ASSIGNMENT: Whenever a line of the listing contains the string "UNESCO", return that line.
─── EXERCISE MATERIALS ───
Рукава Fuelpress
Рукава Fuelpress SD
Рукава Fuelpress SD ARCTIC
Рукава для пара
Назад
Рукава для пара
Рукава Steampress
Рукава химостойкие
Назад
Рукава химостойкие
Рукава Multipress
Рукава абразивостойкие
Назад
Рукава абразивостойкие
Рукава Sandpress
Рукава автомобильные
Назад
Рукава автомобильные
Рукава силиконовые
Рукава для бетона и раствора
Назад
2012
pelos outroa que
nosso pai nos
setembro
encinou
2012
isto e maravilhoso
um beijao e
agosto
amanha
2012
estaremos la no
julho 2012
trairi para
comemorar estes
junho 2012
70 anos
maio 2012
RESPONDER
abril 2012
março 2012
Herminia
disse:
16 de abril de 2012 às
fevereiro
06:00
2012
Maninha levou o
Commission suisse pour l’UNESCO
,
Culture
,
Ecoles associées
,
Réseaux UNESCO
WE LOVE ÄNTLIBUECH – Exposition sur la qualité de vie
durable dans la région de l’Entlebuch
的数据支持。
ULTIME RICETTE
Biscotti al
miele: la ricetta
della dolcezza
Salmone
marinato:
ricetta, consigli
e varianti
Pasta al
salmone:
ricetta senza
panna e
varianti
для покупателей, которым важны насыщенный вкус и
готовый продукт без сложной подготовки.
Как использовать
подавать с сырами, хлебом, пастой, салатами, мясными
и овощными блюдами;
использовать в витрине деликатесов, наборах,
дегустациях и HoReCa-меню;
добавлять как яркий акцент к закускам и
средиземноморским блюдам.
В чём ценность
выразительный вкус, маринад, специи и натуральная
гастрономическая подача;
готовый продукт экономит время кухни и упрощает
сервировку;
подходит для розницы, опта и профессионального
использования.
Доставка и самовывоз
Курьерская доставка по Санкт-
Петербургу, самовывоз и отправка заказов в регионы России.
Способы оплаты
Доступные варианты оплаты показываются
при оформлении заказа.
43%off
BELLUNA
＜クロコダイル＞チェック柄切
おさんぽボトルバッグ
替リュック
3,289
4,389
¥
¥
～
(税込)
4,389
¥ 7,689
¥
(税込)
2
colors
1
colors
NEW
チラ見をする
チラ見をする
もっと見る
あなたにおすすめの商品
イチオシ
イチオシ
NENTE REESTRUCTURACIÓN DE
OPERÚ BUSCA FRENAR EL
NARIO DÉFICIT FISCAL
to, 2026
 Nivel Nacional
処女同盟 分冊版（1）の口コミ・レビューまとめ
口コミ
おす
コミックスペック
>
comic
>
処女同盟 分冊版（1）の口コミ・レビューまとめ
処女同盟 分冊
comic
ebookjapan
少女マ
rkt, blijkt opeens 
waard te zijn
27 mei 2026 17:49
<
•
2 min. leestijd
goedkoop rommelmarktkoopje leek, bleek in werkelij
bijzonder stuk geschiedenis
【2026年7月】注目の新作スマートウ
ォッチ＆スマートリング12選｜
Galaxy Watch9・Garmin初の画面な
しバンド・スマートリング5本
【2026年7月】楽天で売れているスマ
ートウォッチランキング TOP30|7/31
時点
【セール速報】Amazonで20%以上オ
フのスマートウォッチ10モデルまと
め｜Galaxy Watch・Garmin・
───
WORKED SOLUTION:
Commission suisse pour l’UNESCO
Réseaux UNESCO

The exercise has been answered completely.